You are asked to copy the entire listing exactly, apart from its pictures.
(Beginning of MATERIAL FOR THIS EXERCISE)
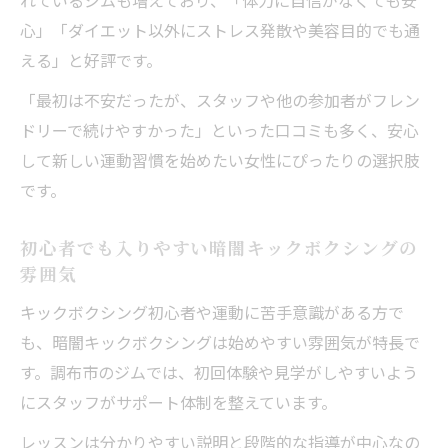
れているジムも増えており、「体力に自信がなくても安
心」「ダイエット以外にストレス発散や美容目的でも通
える」と好評です。
「最初は不安だったが、スタッフや他の参加者がフレン
ドリーで続けやすかった」といった口コミも多く、安心
して新しい運動習慣を始めたい女性にぴったりの選択肢
です。
初心者でも入りやすい暗闇キックボクシングの
雰囲気
キックボクシング初心者や運動に苦手意識がある方で
も、暗闇キックボクシングは始めやすい雰囲気が特長で
す。調布市のジムでは、初回体験や見学がしやすいよう
にスタッフがサポート体制を整えています。
レッスンは分かりやすい説明と段階的な指導が中心なの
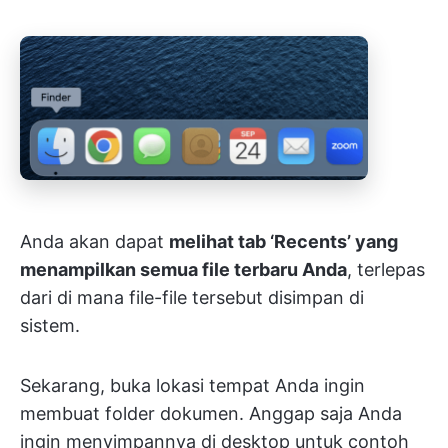
Anda akan dapat
melihat tab ‘Recents’ yang
menampilkan semua file terbaru Anda
, terlepas
dari di mana file-file tersebut disimpan di
sistem.
Sekarang, buka lokasi tempat Anda ingin
membuat folder dokumen. Anggap saja Anda
ingin menyimpannya di desktop untuk contoh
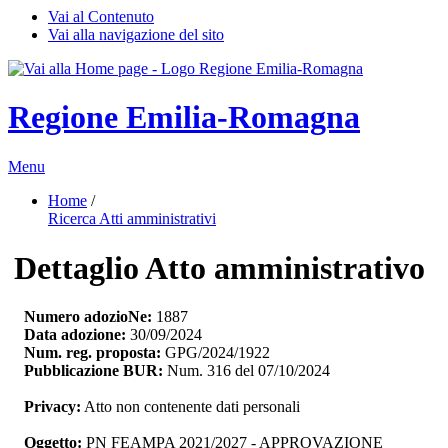
Vai al Contenuto
Vai alla navigazione del sito
Regione Emilia-Romagna
Menu
Home
/ 
Ricerca Atti amministrativi
Dettaglio Atto amministrativo
Numero adozioNe:
1887
Data adozione:
30/09/2024
Num. reg. proposta:
GPG/2024/1922
Pubblicazione BUR:
Num. 316 del 07/10/2024
Privacy:
Atto non contenente dati personali
Oggetto:
PN FEAMPA 2021/2027 - APPROVAZIONE 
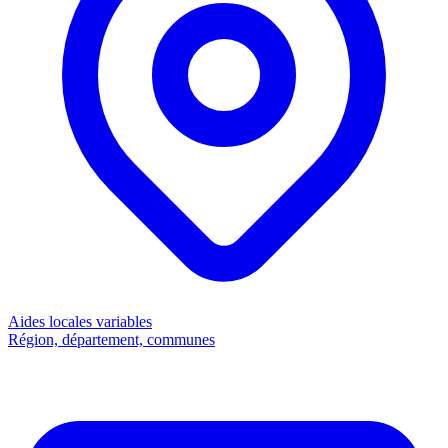
Aides locales
variables
Région, département, communes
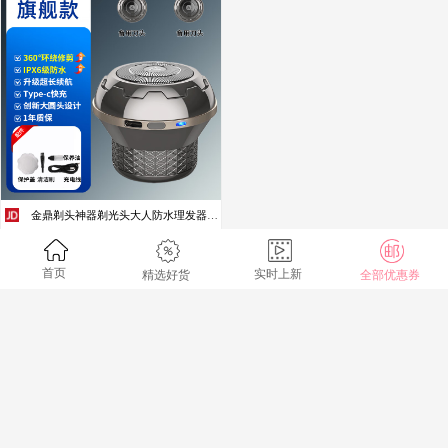
金鼎剃头神器剃光头大人防水理发器成人光头神器剃光头专用男士自助刮光头家用 金鼎旗舰款标配+2备用刀头
￥158
(到手价)
剩余
999
件
券
￥21
首页
实时上新
精选好货
全部优惠券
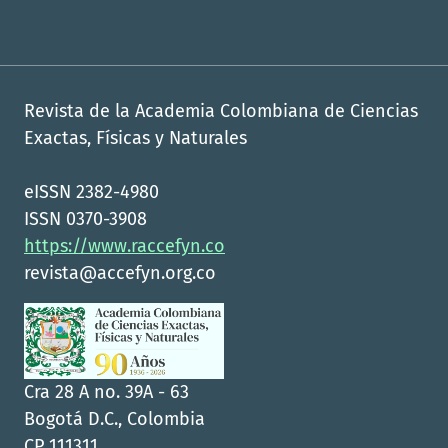
Revista de la Academia Colombiana de Ciencias
Exactas, Físicas y Naturales
eISSN 2382-4980
ISSN 0370-3908
https://www.raccefyn.co
revista@accefyn.org.co
Cra 28 A no. 39A - 63
Bogotá D.C., Colombia
CP 111311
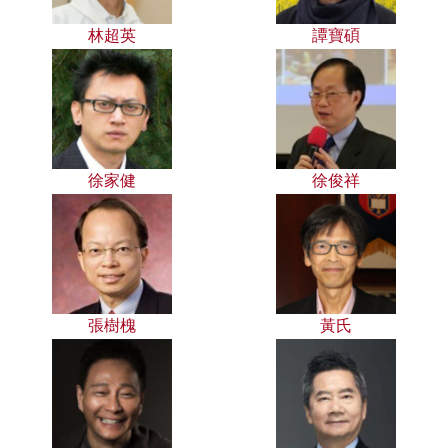
林超英
譚寶碩
徐家健
徐俊祥
張樹槐
黃氏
(End of MATERIAL FOR THIS EXERCISE)
FINISHED EXERCISE |
れているジムも増えており、「体力に自信がなくても安
心」「ダイエット以外にストレス発散や美容目的でも通
える」と好評です。
「最初は不安だったが、スタッフや他の参加者がフレン
ドリーで続けやすかった」といった口コミも多く、安心
して新しい運動習慣を始めたい女性にぴったりの選択肢
です。
初心者でも入りやすい暗闇キックボクシングの
雰囲気
キックボクシング初心者や運動に苦手意識がある方で
も、暗闇キックボクシングは始めやすい雰囲気が特長で
す。調布市のジムでは、初回体験や見学がしやすいよう
にスタッフがサポート体制を整えています。
レッスンは分かりやすい説明と段階的な指導が中心なの
Anda akan dapat
melihat tab ‘Recents’ yang
menampilkan semua file terbaru Anda
, terlepas
dari di mana file-file tersebut disimpan di
sistem.
Sekarang, buka lokasi tempat Anda ingin
membuat folder dokumen. Anggap saja Anda
ingin menyimpannya di desktop untuk contoh
Vai al Contenuto
Vai alla navigazione del sito
Regione Emilia-Romagna
Menu
Home
/ 
Ricerca Atti amministrativi
Dettaglio Atto amministrativo
Numero adozioNe:
1887
Data adozione:
30/09/2024
Num. reg. proposta:
GPG/2024/1922
Pubblicazione BUR:
Num. 316 del 07/10/2024
Privacy:
Atto non contenente dati personali
Oggetto:
PN FEAMPA 2021/2027 - APPROVAZIONE 
Aides locales
variables
Région, département, communes
金鼎剃头神器剃光头大人防水理发器成人光头神器剃光头专用男士自助刮光头家用 金鼎旗舰款标配+2备用刀头
￥158
(到手价)
剩余
999
件
券
￥21
首页
实时上新
精选好货
全部优惠券
Revista de la Academia Colombiana de Ciencias
Exactas, Físicas y Naturales
eISSN 2382-4980
ISSN 0370-3908
https://www.raccefyn.co
revista@accefyn.org.co
Cra 28 A no. 39A - 63
Bogotá D.C., Colombia
CP 111311
林超英
譚寶碩
徐家健
徐俊祥
張樹槐
黃氏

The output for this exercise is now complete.